Bisiklet yarışı tiplerinin ikincisi normal etap yarışları, bütün bisikletçiler başlangıçta birlikte yarışa başlıyor ve bitiş çizgisini ilk geçen kazanıyor. Basit, değil mi? Aslında değil. Etap profili, hava durumu, takım psikolojisi, bisikletlerin bakımı, sizin kondisyonunuz, bir önceki gece uykunuz, sabah kahvaltınız, yarış öncesi antrenmanınız vb sayamadığımız onlarca farklı değişkenin tümünün doğru şekilde hizalanması gerekli ki, siz o yarışta başarılı olabilesiniz. İşte bu sebeple büyük turlara katılan takım bütçeleri tahmin edebileceğinizin çok üstünde seyrediyor. Bu sayede teknik, fiziksel ve ruhsal olarak bütün öngörülen sıkıntıları eleyebilecek profesyonellikte bir takım ve destek ekibi kurabiliyorlar.
Mesela her bir bisikletçinin tur öncesinde hangi gün, hangi öğünde ne yiyeceği, hem bisikletçinin damak zevki hem alması gereken besin değerleri hem ağırlığını koruması niyetlerini karşılayacak şekilde diyetisyenleri ve aşçıları ile birlikte kararlaştırılıyor. Her etap sonrasında bisikletçilerin özel masör/masözleri kas sıkıntılarını çözmek için yardımcı oluyor. Hatta zamanında Team Sky (şimdilerde Team Ineos) sporcularının birbirlerine bir şekilde hastalık geçirmesini engellemek için her bir sporcuya özel çamaşır makinesini de tur boyunca takım filosunda taşıyordu.

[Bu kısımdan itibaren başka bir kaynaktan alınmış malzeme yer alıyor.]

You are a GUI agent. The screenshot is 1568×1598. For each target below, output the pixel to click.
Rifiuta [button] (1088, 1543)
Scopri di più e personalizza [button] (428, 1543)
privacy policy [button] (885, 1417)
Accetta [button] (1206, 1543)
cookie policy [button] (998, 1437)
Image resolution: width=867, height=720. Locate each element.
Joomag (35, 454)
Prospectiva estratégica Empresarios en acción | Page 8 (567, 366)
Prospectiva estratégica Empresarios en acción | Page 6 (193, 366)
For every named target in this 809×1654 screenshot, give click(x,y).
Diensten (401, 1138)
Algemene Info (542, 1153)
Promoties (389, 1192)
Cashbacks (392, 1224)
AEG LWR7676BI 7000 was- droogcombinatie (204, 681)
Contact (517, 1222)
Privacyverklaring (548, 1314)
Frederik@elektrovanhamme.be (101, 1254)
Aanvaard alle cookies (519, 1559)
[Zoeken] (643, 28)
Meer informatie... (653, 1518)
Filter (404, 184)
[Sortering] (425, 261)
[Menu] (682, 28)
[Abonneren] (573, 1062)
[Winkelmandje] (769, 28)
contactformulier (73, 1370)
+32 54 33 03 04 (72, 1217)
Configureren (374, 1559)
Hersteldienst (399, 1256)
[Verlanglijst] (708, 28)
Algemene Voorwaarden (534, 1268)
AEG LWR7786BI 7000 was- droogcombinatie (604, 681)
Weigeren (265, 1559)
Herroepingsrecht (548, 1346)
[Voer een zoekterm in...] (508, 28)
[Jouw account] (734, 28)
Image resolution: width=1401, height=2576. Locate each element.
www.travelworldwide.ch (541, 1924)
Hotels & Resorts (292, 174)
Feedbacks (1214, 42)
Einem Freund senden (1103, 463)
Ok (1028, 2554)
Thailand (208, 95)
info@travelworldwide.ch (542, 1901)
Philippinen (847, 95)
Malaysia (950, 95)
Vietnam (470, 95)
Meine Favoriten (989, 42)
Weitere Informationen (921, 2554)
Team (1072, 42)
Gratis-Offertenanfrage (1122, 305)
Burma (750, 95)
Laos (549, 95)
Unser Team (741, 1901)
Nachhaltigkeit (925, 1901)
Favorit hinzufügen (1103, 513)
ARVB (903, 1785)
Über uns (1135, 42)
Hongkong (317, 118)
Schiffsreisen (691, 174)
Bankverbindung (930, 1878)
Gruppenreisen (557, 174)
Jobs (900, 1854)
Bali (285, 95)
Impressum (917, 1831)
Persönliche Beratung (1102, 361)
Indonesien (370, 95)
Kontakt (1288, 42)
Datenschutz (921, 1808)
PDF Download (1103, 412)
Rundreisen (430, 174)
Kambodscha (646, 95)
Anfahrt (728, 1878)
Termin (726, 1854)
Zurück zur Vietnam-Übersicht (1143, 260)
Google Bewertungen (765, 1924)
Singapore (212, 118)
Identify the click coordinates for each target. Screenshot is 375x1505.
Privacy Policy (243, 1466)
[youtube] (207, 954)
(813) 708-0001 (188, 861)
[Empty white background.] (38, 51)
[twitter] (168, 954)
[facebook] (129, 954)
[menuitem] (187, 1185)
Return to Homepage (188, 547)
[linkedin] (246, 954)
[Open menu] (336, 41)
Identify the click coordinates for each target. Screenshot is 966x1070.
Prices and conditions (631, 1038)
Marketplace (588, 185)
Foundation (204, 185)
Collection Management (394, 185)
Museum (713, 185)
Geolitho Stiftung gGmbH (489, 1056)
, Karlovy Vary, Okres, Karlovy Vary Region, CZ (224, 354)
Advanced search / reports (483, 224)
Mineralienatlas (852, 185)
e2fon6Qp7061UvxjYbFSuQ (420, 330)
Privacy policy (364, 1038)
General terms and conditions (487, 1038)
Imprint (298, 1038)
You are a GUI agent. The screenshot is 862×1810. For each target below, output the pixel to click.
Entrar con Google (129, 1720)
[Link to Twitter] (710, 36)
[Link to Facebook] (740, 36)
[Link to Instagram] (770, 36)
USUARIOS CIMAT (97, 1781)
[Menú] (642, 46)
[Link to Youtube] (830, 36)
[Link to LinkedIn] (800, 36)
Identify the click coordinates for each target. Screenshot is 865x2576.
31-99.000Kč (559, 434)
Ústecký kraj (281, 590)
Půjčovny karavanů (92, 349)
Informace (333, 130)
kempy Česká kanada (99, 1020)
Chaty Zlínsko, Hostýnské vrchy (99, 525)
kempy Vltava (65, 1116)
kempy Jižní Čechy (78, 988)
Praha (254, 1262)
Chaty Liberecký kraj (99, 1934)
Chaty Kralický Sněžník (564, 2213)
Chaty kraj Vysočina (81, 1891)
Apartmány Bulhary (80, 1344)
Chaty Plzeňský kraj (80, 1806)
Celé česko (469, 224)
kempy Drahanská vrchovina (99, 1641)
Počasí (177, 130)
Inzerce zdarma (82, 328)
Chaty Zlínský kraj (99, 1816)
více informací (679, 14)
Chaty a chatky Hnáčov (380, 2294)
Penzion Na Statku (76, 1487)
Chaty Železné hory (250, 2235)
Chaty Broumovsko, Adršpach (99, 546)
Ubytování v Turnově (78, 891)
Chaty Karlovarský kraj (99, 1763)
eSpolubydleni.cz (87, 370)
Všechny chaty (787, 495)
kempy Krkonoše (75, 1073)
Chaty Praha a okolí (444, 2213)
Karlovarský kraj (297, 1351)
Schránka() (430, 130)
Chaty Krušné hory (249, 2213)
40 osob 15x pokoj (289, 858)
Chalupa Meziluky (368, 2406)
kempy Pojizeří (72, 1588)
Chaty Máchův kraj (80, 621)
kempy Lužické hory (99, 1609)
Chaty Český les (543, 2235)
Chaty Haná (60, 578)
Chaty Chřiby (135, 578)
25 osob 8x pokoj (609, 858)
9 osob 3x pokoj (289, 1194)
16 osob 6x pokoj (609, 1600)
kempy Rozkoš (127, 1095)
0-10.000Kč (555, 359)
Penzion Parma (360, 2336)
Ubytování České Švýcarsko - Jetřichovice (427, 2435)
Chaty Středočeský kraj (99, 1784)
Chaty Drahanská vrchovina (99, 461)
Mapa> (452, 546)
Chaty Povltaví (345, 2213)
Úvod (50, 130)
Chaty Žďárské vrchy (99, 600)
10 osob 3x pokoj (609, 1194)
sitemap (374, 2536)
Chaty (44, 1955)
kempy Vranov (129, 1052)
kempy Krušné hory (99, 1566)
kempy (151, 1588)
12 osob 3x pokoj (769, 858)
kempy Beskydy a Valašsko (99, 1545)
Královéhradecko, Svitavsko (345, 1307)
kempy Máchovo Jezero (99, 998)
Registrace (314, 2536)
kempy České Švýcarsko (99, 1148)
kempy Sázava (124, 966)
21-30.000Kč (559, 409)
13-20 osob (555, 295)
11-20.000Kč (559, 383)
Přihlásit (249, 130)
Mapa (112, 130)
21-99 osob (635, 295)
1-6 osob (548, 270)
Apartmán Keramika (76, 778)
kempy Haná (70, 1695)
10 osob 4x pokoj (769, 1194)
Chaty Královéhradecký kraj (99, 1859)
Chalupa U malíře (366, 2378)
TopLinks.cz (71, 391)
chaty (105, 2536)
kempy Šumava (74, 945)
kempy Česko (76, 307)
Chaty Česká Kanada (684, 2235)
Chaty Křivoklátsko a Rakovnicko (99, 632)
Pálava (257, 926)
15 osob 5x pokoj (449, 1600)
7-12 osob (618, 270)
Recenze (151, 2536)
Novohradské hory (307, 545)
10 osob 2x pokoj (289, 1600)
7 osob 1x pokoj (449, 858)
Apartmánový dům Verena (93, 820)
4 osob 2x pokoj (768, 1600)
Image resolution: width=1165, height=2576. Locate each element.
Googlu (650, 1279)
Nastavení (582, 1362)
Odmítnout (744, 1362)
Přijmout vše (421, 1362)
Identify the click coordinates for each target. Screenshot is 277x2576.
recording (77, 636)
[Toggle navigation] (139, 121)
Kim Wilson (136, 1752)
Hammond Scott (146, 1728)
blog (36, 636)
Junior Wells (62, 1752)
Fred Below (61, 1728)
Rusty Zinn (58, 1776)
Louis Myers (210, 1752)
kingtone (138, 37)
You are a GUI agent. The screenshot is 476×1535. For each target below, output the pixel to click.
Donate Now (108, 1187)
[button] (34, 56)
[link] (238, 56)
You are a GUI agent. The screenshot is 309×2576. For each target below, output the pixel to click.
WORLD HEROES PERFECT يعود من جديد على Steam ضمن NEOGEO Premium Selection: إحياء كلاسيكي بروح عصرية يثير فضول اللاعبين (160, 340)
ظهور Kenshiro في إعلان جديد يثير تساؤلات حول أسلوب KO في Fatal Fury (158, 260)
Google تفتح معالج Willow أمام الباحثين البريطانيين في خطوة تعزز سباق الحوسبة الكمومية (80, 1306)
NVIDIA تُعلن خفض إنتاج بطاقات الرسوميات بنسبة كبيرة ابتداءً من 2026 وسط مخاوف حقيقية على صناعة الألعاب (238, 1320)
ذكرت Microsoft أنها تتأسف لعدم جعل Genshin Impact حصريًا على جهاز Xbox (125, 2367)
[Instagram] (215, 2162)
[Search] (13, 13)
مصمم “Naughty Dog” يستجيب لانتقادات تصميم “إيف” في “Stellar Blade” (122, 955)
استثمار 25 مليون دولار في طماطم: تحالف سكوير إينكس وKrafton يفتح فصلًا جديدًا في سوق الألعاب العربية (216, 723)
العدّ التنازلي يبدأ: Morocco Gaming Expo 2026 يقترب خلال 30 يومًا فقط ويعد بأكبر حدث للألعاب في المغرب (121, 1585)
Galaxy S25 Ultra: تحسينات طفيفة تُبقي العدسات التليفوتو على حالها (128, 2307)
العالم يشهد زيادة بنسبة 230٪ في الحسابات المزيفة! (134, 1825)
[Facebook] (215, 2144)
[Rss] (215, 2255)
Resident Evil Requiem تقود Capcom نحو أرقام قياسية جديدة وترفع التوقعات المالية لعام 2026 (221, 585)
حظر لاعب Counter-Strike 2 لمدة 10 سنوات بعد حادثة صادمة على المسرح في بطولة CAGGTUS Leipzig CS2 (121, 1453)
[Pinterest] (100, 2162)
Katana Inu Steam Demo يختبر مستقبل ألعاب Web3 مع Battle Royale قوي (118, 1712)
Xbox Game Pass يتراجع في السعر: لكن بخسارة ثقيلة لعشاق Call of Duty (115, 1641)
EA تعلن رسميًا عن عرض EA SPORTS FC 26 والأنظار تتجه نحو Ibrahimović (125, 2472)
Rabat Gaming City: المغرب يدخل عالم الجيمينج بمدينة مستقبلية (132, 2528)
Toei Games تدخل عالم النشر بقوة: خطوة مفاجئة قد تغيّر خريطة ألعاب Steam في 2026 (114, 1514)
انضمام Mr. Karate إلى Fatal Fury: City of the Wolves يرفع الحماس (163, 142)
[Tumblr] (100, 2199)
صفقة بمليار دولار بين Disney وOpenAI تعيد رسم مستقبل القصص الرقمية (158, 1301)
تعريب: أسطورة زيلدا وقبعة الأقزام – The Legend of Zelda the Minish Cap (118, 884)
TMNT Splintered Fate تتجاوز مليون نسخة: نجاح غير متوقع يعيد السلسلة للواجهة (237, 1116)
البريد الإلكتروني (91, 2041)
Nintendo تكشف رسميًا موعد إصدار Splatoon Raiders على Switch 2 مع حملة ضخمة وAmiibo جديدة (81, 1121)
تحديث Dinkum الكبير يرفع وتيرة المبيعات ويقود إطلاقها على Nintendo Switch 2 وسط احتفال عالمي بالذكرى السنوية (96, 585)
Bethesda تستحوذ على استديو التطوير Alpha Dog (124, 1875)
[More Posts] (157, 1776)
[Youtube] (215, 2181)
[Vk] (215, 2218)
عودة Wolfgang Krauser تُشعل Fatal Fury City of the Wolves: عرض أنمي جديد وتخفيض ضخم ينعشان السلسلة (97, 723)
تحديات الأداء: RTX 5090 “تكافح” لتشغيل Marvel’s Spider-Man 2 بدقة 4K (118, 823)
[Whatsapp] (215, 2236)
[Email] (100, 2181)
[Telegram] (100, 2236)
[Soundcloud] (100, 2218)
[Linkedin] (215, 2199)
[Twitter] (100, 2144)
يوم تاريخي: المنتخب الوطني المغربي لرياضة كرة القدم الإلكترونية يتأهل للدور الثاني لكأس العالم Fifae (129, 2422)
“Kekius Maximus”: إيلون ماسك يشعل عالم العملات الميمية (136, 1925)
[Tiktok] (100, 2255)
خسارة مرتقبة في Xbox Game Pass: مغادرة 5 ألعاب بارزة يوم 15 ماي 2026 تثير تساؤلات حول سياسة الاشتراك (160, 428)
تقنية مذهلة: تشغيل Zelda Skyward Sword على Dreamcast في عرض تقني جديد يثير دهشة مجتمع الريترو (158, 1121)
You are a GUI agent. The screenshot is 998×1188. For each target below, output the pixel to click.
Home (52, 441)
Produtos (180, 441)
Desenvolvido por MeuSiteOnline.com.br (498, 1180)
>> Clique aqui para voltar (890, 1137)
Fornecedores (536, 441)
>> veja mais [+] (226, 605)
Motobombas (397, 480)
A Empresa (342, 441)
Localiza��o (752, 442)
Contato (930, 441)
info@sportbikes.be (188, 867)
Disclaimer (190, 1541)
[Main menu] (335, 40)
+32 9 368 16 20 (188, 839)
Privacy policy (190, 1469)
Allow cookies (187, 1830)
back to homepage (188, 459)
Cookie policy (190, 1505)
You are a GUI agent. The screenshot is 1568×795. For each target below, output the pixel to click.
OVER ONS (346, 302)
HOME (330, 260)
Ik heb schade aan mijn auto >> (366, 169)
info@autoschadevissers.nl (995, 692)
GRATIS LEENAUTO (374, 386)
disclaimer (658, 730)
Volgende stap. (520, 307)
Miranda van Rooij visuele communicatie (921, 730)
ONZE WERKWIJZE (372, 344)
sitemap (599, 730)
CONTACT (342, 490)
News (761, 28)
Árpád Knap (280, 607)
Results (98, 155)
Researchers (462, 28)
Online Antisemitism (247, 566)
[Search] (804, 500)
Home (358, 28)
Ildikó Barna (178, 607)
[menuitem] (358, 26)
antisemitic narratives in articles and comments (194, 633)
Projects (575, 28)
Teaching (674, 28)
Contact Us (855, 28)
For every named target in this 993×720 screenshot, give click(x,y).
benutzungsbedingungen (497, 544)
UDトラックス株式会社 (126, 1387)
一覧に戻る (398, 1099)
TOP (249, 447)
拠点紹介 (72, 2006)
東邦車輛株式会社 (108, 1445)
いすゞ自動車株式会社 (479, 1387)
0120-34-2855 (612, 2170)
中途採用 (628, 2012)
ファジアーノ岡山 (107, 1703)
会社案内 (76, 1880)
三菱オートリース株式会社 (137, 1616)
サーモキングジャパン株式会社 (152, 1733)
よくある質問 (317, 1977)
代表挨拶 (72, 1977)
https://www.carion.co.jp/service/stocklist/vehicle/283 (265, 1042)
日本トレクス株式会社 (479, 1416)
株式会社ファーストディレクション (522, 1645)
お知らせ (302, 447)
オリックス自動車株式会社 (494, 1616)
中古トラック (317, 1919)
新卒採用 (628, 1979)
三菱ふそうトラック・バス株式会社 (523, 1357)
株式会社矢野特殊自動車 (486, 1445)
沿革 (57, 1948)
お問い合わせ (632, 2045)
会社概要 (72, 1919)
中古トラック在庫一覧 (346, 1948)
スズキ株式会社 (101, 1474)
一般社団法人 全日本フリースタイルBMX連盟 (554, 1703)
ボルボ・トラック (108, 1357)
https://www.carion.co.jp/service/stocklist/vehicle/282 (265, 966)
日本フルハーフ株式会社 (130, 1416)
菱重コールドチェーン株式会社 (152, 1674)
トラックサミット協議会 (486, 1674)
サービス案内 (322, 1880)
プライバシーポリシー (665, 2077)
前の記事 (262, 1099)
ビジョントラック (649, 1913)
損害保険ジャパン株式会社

(Videoda bisiklet camiasının bu en önemli takımlarından Team Sky’ın (şimdilerde Team Ineos) filo turunu izleyebilirsiniz.)
Henüz yarışa başlayamadık. Ama bu kadardan bile başarıya giden yolun, doğru bir ekip, çok ciddi bir hazırlık dönemi ve tecrübe birikimi ihtiyacı olduğunu görebildiniz diye umuyorum.
Hazırlık demişken, ‘yüksek irtifa kampı’ diye bir şey duydunuz mu hiç? Hani sporcuların basit deyimiyle vücutlarının oksijeni en verimli şekilde kullanmasını öğretmek için yaptığı, kırmızı kan hücrelerini artıran antrenmanlar. Aranızda ‘The Armstrong Lie’ belgeselini izleyenleriniz varsa belki oradan hatırlayabilirsiniz. (İzlemeyenlere tavsiye ederim.) Sporcuların yüksek irtifada bir dizi antrenman sonrasında kanları alınıyor. Yarış zamanı geldiğinde de tekrar kendilerine veriliyor. ‘Kan dopingi’ deniyor bu olaya. Neler var değil mi? Güncel teknoloji ile bu irtifa kamplarına gitme durumu olmayan sporcular için aynı ortamı oluşturan çadırlar geliştirilmiş, bu çadırda uyuduğunuzda vücudunuzda benzer tepkiler oluşturabiliyorsunuz, hem de evinizden çıkmadan. Mükemmel değil mi? Ama kimileri de bunu hile yapmak olarak niteliyor. Karmaşık bir durum…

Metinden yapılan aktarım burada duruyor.